Troubleshooting using Visual Statistics Display (VSD) in VMware GemFire
search cancel

Troubleshooting using Visual Statistics Display (VSD) in VMware GemFire

book

Article ID: 293975

calendar_today

Updated On: 03-31-2025

Products

VMware Tanzu Gemfire

Issue/Introduction

This article will help you get started with the Visual Statistics Display (VSD) tool; this article aims to help you understand how to use it in order to troubleshoot VMware GemFire issues. This article applies to a Gemfire environment of 7 or later.

Resolution

Visual Statistics Display (VSD) is a visual tool for analyzing GemFire statistics. It is probably the most important GemFire tool to understand because it is used when either tuning GemFire or troubleshooting most GemFire issues.
 

VSD works by reading GemFire statistics from *.gfs archive files, which are created by GemFire, and it renders their graphs for analysis. It is not a real-time online monitoring tool, such as Pulse. It does not have the real-time monitoring and alerting capabilities that online tools have. On the other hand, it is the most powerful tool for examining the state of a GemFire system. It provides access to a very high number of statistics collected by GemFire which include GemFire, Java, and OS parameters. No real-time monitoring tool can do that as the number of statistics that GemFire collects is prohibitive for real-time collection in a distributed system.

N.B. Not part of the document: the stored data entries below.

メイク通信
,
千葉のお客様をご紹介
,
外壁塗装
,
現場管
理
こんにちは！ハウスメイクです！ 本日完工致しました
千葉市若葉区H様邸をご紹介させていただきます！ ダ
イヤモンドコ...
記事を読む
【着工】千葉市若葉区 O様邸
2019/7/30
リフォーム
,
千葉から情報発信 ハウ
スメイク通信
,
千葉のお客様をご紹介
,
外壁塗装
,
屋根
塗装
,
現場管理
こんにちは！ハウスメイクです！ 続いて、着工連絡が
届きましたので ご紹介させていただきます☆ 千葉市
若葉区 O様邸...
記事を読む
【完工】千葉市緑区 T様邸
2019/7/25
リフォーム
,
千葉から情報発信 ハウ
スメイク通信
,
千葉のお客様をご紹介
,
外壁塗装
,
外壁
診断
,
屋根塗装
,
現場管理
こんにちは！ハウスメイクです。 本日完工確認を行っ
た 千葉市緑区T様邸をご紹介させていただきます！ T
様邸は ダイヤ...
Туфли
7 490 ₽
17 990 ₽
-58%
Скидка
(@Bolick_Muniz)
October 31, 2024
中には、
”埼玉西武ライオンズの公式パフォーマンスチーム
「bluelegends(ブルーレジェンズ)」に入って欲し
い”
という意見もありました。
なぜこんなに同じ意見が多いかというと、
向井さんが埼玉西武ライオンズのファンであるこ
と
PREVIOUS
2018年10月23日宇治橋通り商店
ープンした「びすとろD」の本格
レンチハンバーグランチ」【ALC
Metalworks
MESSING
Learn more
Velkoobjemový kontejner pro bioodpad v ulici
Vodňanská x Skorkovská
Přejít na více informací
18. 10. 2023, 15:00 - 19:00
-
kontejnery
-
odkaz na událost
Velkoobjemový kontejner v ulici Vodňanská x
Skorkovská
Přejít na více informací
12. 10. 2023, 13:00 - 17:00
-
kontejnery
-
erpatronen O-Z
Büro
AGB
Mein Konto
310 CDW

Having a complete view into the state of a GemFire process is what makes VSD an indispensable forensic tool for performance analysis and tracking down problems by performing offline analysis of distributed systems using statistics gathered by the cluster. It is also helpful anytime you need to verify the runtime state of a distributed system. For example, upon startup or data loading, to make sure that all the nodes are present, that they see one another, that all the entries are loaded and balanced across all the nodes, or that JVM heaps have enough headroom.

The number of statistics available for viewing in VSD can be overwhelming. This article will point out some of the most important statistics that are useful in verifying the state of a distributed system, including its configuration, resource usage, and throughput for different operations.


Getting Started with VSD

For some earlier GemFire versions like 7.x, VSD is included with GemFire and is located in the tools subdirectory of the product directory tree. For more current versions, VSD is a separate download off the Pivotal network when pulling down a specific version. A brief user guide is included in the GemFire User's Guide.

An important prerequisite for VSD is that the collection of GemFire statistics must be enabled at runtime. That is accomplished by setting the configuration properties as follows:

statistic-sampling-enabled=true
statistic-archive-file=myStats.gfs


As the collection of statistics at the default sampling rate of one second does not affect performance, it should always be enabled during development, testing, and while in production.
 

Note: It is also possible to enable statistics without the need to bring down the GemFire cluster. This can be done with the gfsh "alter runtime" command.


There is a special category of statistics called time-based statistics that can be very useful in troubleshooting and assessing the performance of some GemFire operations, but they should be used with caution because their collection can affect performance. They can be enabled using the following property:

enable-time-statistics=true


Limit disk space usage

As with log files, it is important to configure statistics rolling to manage disk space usage. To setup rolling of statistics files, use the following parameters:

archive-disk-space-limit=1000
archive-file-size-limit=100


This will cause gfs files to roll when they reach 100MB and keep the last 10 files, reaching a maximum of 1GB of used disk space. File sizes may differ from environment to environment in order to strike the right balance between disk space usage, archiving, and easy handling of files.
 

Analyzing the Data

Once a distributed system is up and running, every GemFire instance will create its own statistics files. The best way of loading these files into VSD is to copy all the state files into one directory and then add them as parameters when launching VSD. To do this it is important to name each servers' statistics files differently. Using the host plus member name is good practice. An important note when looking at statistics and comparing to events from the GemFire logs is that VSD shows the time in the time zone on the machine running VSD and not the time zone in which the statistics and logs were created. Setting the time zone before launching VSD will help in interpreting data and correlating events with log entries. See this article for details on getting the time zone from the gfs files and also on how to create a script for launching VSD with the correct time zone.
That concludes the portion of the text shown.